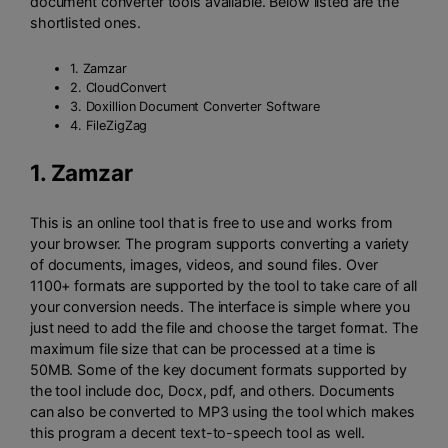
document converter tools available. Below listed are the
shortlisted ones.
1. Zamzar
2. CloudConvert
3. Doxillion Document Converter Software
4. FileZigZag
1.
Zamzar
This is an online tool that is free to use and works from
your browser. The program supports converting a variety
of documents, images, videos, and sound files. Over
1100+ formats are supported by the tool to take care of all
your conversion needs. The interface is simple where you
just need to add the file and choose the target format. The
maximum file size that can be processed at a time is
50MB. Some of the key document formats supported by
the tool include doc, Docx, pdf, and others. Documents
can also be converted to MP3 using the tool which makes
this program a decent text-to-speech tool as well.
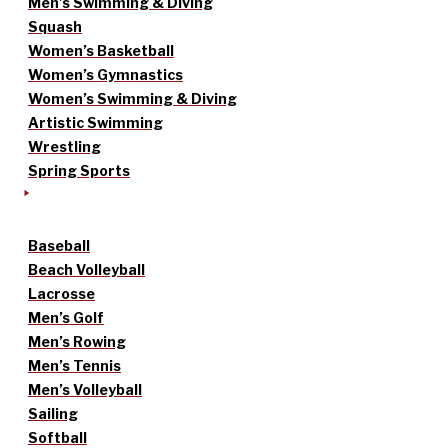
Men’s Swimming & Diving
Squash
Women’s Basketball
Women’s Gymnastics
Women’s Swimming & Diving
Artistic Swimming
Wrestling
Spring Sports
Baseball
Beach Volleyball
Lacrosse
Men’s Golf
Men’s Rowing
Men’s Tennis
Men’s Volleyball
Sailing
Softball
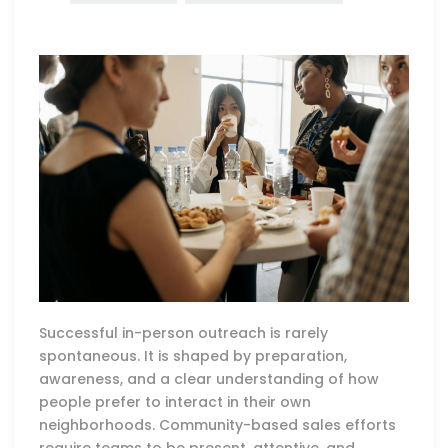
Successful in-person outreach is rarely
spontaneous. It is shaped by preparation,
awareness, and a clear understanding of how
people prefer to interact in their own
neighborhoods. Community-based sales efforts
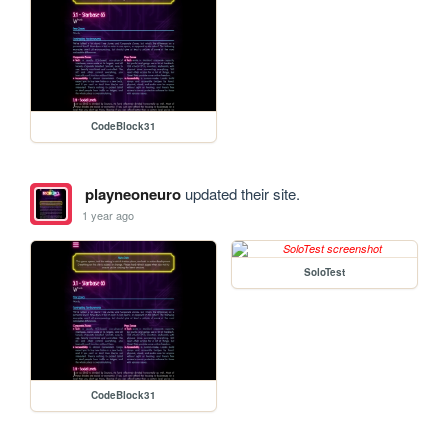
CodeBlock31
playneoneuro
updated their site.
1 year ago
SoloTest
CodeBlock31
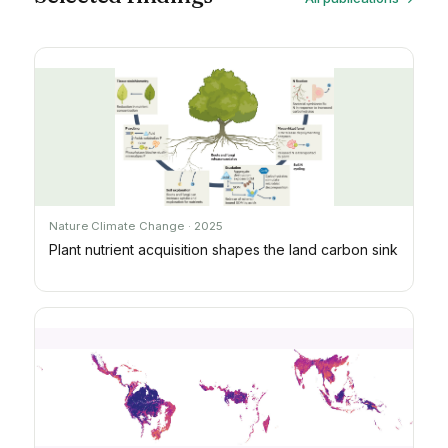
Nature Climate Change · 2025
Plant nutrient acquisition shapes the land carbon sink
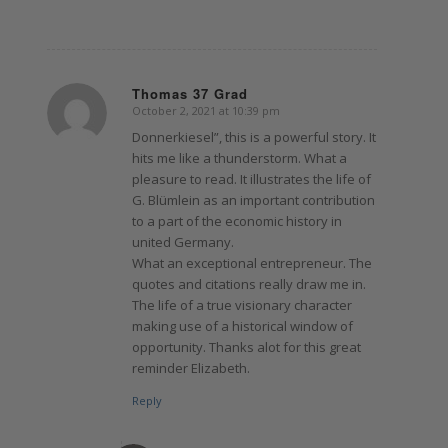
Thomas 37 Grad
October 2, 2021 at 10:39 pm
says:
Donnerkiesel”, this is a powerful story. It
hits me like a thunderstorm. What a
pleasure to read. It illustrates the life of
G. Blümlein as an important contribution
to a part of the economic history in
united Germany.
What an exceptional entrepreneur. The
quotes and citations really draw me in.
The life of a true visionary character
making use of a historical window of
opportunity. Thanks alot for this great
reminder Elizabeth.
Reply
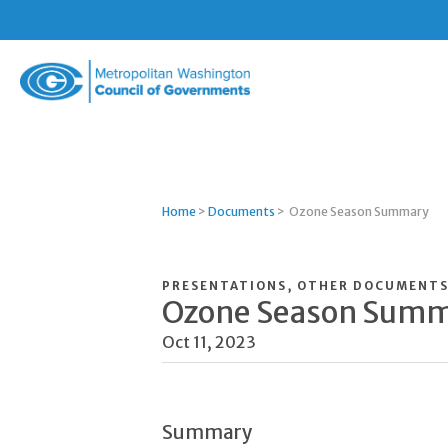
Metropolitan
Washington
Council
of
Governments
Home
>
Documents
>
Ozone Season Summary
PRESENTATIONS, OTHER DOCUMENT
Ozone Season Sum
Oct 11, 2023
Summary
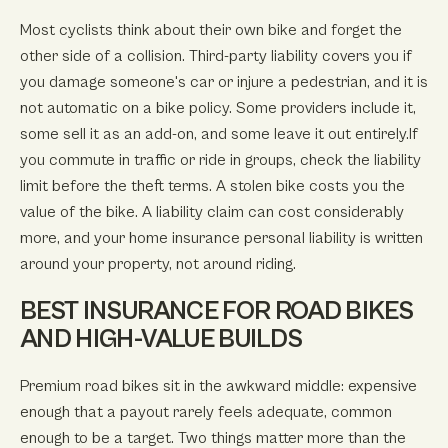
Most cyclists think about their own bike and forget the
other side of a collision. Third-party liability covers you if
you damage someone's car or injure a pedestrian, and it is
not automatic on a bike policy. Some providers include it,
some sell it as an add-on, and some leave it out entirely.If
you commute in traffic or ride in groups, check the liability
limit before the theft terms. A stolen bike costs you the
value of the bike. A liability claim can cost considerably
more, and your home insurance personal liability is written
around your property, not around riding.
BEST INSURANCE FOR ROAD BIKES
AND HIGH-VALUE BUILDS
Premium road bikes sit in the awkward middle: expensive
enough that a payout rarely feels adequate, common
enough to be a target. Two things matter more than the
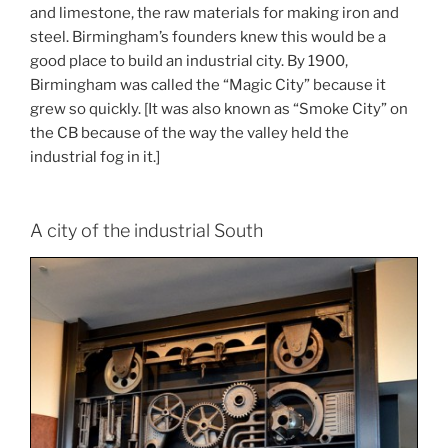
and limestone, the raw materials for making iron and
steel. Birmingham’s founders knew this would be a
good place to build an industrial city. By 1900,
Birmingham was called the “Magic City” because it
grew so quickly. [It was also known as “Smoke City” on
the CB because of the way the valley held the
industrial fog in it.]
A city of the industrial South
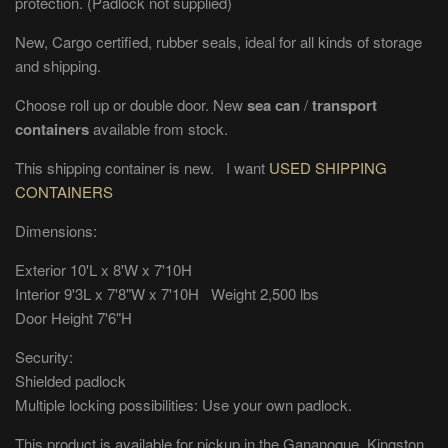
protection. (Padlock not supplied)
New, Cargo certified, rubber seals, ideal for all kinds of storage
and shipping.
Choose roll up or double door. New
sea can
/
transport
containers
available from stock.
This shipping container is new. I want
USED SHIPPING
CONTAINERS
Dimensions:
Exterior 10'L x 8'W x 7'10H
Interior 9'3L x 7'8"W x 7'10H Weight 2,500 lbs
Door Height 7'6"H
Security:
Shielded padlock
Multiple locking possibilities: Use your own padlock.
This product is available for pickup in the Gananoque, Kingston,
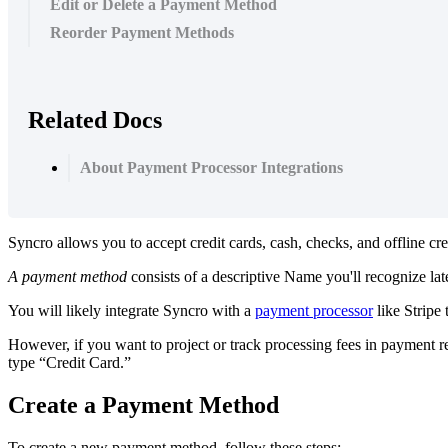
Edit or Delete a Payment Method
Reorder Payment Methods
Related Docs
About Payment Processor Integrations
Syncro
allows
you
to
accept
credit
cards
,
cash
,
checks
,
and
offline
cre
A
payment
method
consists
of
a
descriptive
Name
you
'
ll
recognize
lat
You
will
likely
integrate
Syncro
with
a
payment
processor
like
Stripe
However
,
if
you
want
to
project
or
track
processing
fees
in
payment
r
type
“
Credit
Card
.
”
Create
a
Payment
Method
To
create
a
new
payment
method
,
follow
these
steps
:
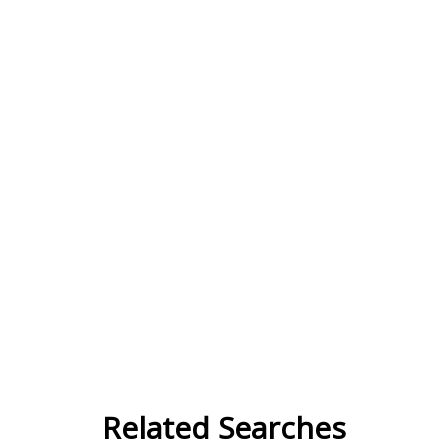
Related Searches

Instructions for the task:
A word-for-word copy of the entries is needed, with no pictures in it.

Written answer:
document converter tools available. Below listed are the
shortlisted ones.
1. Zamzar
2. CloudConvert
3. Doxillion Document Converter Software
4. FileZigZag
1.
Zamzar
This is an online tool that is free to use and works from
your browser. The program supports converting a variety
of documents, images, videos, and sound files. Over
1100+ formats are supported by the tool to take care of all
your conversion needs. The interface is simple where you
just need to add the file and choose the target format. The
maximum file size that can be processed at a time is
50MB. Some of the key document formats supported by
the tool include doc, Docx, pdf, and others. Documents
can also be converted to MP3 using the tool which makes
this program a decent text-to-speech tool as well.
Men’s Swimming & Diving
Squash
Women’s Basketball
Women’s Gymnastics
Women’s Swimming & Diving
Artistic Swimming
Wrestling
Spring Sports
Baseball
Beach Volleyball
Lacrosse
Men’s Golf
Men’s Rowing
Men’s Tennis
Men’s Volleyball
Sailing
Softball
Successful in-person outreach is rarely
spontaneous. It is shaped by preparation,
awareness, and a clear understanding of how
people prefer to interact in their own
neighborhoods. Community-based sales efforts
CodeBlock31
playneoneuro
updated their site.
1 year ago
SoloTest
CodeBlock31
Nature Climate Change · 2025
Plant nutrient acquisition shapes the land carbon sink
Thomas 37 Grad
October 2, 2021 at 10:39 pm
says:
Donnerkiesel”, this is a powerful story. It
hits me like a thunderstorm. What a
pleasure to read. It illustrates the life of
G. Blümlein as an important contribution
to a part of the economic history in
united Germany.
What an exceptional entrepreneur. The
quotes and citations really draw me in.
The life of a true visionary character
making use of a historical window of
opportunity. Thanks alot for this great
reminder Elizabeth.
Reply
Metropolitan
Washington
Council
of
Governments
Home
>
Documents
>
Ozone Season Summary
PRESENTATIONS, OTHER DOCUMENT
Ozone Season Sum
Oct 11, 2023
Summary
Most cyclists think about their own bike and forget the
other side of a collision. Third-party liability covers you if
you damage someone's car or injure a pedestrian, and it is
not automatic on a bike policy. Some providers include it,
some sell it as an add-on, and some leave it out entirely.If
you commute in traffic or ride in groups, check the liability
limit before the theft terms. A stolen bike costs you the
value of the bike. A liability claim can cost considerably
more, and your home insurance personal liability is written
around your property, not around riding.
BEST INSURANCE FOR ROAD BIKES
AND HIGH-VALUE BUILDS
Premium road bikes sit in the awkward middle: expensive
enough that a payout rarely feels adequate, common
enough to be a target. Two things matter more than the
and limestone, the raw materials for making iron and
steel. Birmingham’s founders knew this would be a
good place to build an industrial city. By 1900,
Birmingham was called the “Magic City” because it
grew so quickly. [It was also known as “Smoke City” on
the CB because of the way the valley held the
industrial fog in it.]
A city of the industrial South
protection. (Padlock not supplied)
New, Cargo certified, rubber seals, ideal for all kinds of storage
and shipping.
Choose roll up or double door. New
sea can
/
transport
containers
available from stock.
This shipping container is new. I want
USED SHIPPING
CONTAINERS
Dimensions:
Exterior 10'L x 8'W x 7'10H
Interior 9'3L x 7'8"W x 7'10H Weight 2,500 lbs
Door Height 7'6"H
Security:
Shielded padlock
Multiple locking possibilities: Use your own padlock.
This product is available for pickup in the Gananoque, Kingston,
Edit or Delete a Payment Method
Reorder Payment Methods
Related Docs
About Payment Processor Integrations
Syncro
allows
you
to
accept
credit
cards
,
cash
,
checks
,
and
offline
cre
A
payment
method
consists
of
a
descriptive
Name
you
'
ll
recognize
lat
You
will
likely
integrate
Syncro
with
a
payment
processor
like
Stripe
However
,
if
you
want
to
project
or
track
processing
fees
in
payment
r
type
“
Credit
Card
.
”
Create
a
Payment
Method
To
create
a
new
payment
method
,
follow
these
steps
:
Related Searches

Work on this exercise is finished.